Just because something sounds like a great idea and may be easy to implement, doesn’t mean it’s in the best interests of the company. The balance is agreeing on the need, improving the business, and adopting a secure model to make it work. This requires a little give and take from both sides, but it results in a supportable and secure solution that can meet the objectives of all teams.

How can Organizations Move Forward Securely with Shadow IT?

Understanding which shadow IT exists and the risks it represents is key to acknowledging and managing the issue. To that end, shadow IT and rogue employees that create it will almost always exist. Denying their existence will ultimately only hurt the business. It’s important to understand why shadow IT exists, what is the purpose, and how to make it supportable by the business. The response of “shut it down” rarely has positive results. Assume positive intent and strive to fix the problem together.

Quickly reveal hidden or unknown identities, privileges, and entitlements that stem from shadow IT deployments with our no-cost Identity Security Risk Assessment. Get started today.

FAQs

A shadow identity is an unmanaged or unknown human / non-human identity within a corporate system, often stemming from the creation / installation of shadow IT. Shadow identities present risk to organizations because they are usually tied to other corporate resources, but not within the purview of the security and IT teams. If compromised, they can become an entry point for unauthorized access, possibly enabling privilege abuse, lateral movement, etc.

Shadow IT is any technology (e.g., applications, devices, infrastructure, services) that is used without IT approval or oversight. Shadow AI is a subset of shadow IT that specifically refers to the use of unsanctioned AI tools or agents.

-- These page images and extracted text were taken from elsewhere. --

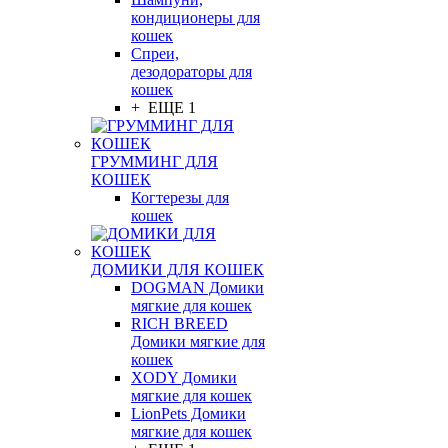
кондиционеры для
кошек
Спреи,
дезодораторы для
кошек
+ ЕЩЕ 1
ГРУММИНГ ДЛЯ
КОШЕК
Когтерезы для
кошек
ДОМИКИ ДЛЯ КОШЕК
DOGMAN Домики
мягкие для кошек
RICH BREED
Домики мягкие для
кошек
XODY Домики
мягкие для кошек
LionPets Домики
мягкие для кошек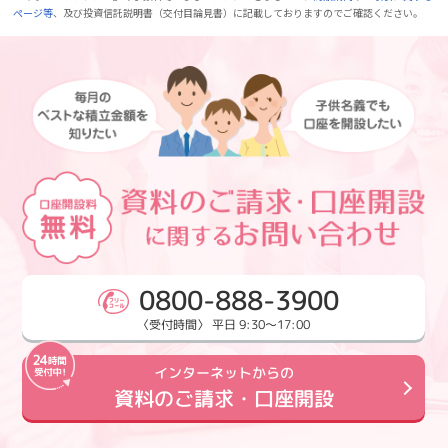
ページ等
、及び投資信託説明書（交付目論見書）に記載しておりますのでご確認ください。
0800-888-3900
〈受付時間〉 平日 9:30～17:00
インターネットからの
資料のご請求・口座開設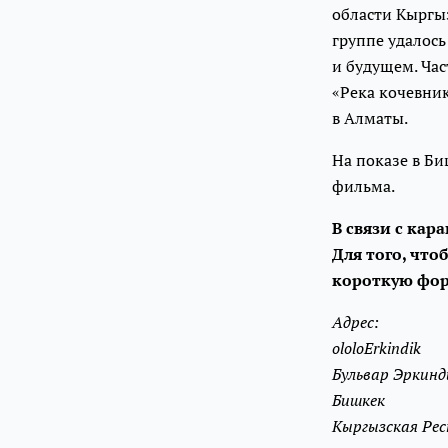
области Кыргыз
группе удалось
и будущем. Ча
«Река кочевник
в Алматы.
На показе в Би
фильма.
В связи с ка
Для того, что
короткую фо
Адрес:
ololoErkindik
Бульвар Эркинд
Бишкек
Кыргызская Рес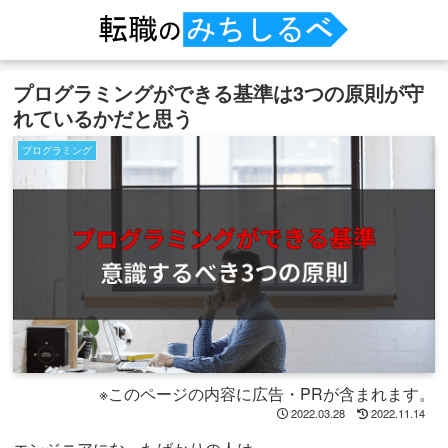
プログラミングができる基準は3つの原則が守
れているかだと思う
プログラミング
※このページの内容に広告・PRが含まれます。
2022.03.28
2022.11.14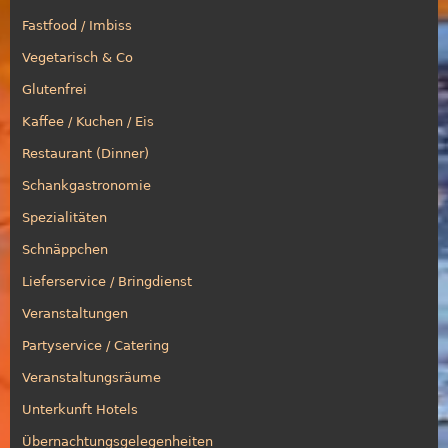
Fastfood / Imbiss
Vegetarisch & Co
Glutenfrei
Kaffee / Kuchen / Eis
Restaurant (Dinner)
Schankgastronomie
Spezialitäten
Schnäppchen
Lieferservice / Bringdienst
Veranstaltungen
Partyservice / Catering
Veranstaltungsräume
Unterkunft Hotels
Übernachtungsgelegenheiten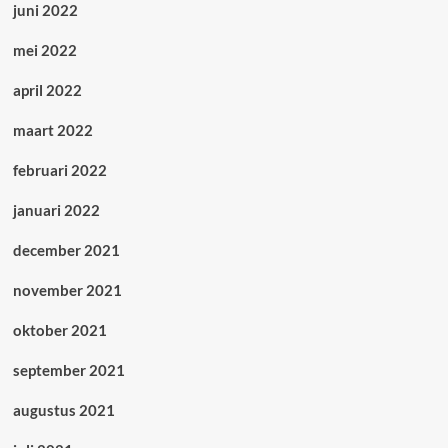
juni 2022
mei 2022
april 2022
maart 2022
februari 2022
januari 2022
december 2021
november 2021
oktober 2021
september 2021
augustus 2021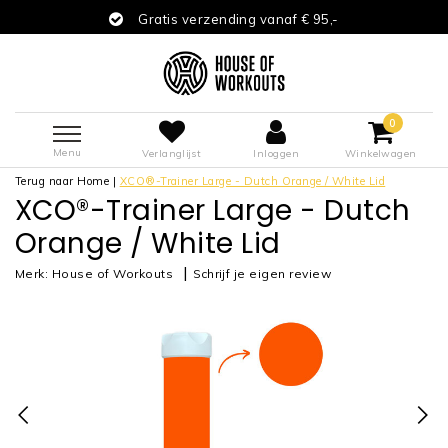
Gratis verzending vanaf € 95,-
0
Menu
Verlanglijst
Inloggen
Winkelwagen
Terug naar Home
|
XCO®-Trainer Large - Dutch Orange / White Lid
XCO®-Trainer Large - Dutch
Orange / White Lid
|
Merk:
House of Workouts
Schrijf je eigen review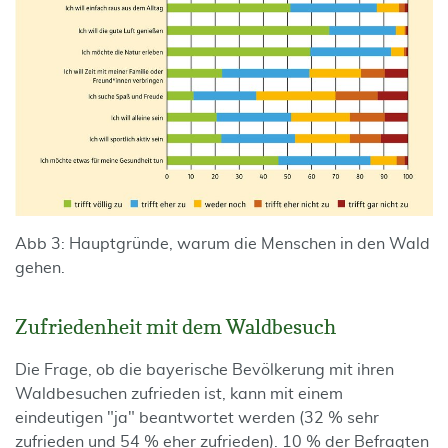
Abb 3: Hauptgründe, warum die Menschen in den Wald
gehen.
Zufriedenheit mit dem Waldbesuch
Die Frage, ob die bayerische Bevölkerung mit ihren
Waldbesuchen zufrieden ist, kann mit einem
eindeutigen "ja" beantwortet werden (32 % sehr
zufrieden und 54 % eher zufrieden). 10 % der Befragten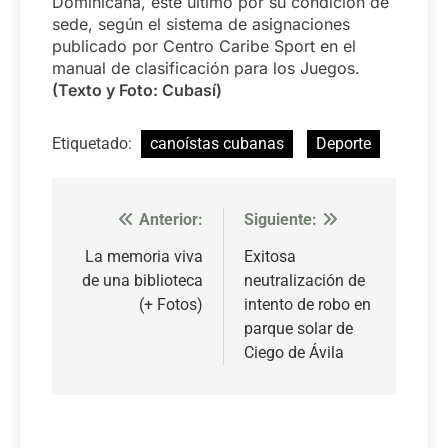
Dominicana, este último por su condición de
sede, según el sistema de asignaciones
publicado por Centro Caribe Sport en el
manual de clasificación para los Juegos.
(Texto y Foto: Cubasí)
Etiquetado:
canoístas cubanas
Deporte
Anterior:
Siguiente:
Navegación
de
La memoria viva
Exitosa
de una biblioteca
neutralización de
entradas
(+ Fotos)
intento de robo en
parque solar de
Ciego de Ávila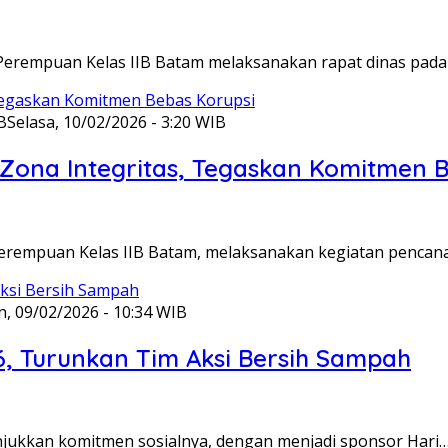
Perempuan Kelas IIB Batam melaksanakan rapat dinas pada
B
Selasa, 10/02/2026 - 3:20 WIB
ona Integritas, Tegaskan Komitmen B
Perempuan Kelas IIB Batam, melaksanakan kegiatan pencan
n, 09/02/2026 - 10:34 WIB
6, Turunkan Tim Aksi Bersih Sampah
unjukkan komitmen sosialnya, dengan menjadi sponsor Hari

The alternative to shadow IT is focusing on discovering and bringing unmanaged technologies under governance. Approaches like Privileged Access Management (PAM) and Identity Security can help organizations bring shadow IT and shadow identities under management by helping to enforce least privilege, apply application control, and discover unknown non-human identities such as AI agents, API keys, service accounts, and more.

Employees use shadow IT when they lack awareness of provisioning processes, and/or when enterprise IT processes seem restrictive or cumbersome, they want to adopt a new tool to get a specific task done, solve a problem in real time, or meet a deadline.

Shadow IT can easily lead to noncompliance with data privacy regulations, as it operates outside the purview of the IT and security teams. So, it’s more likely to violate compliance and regulatory requirements.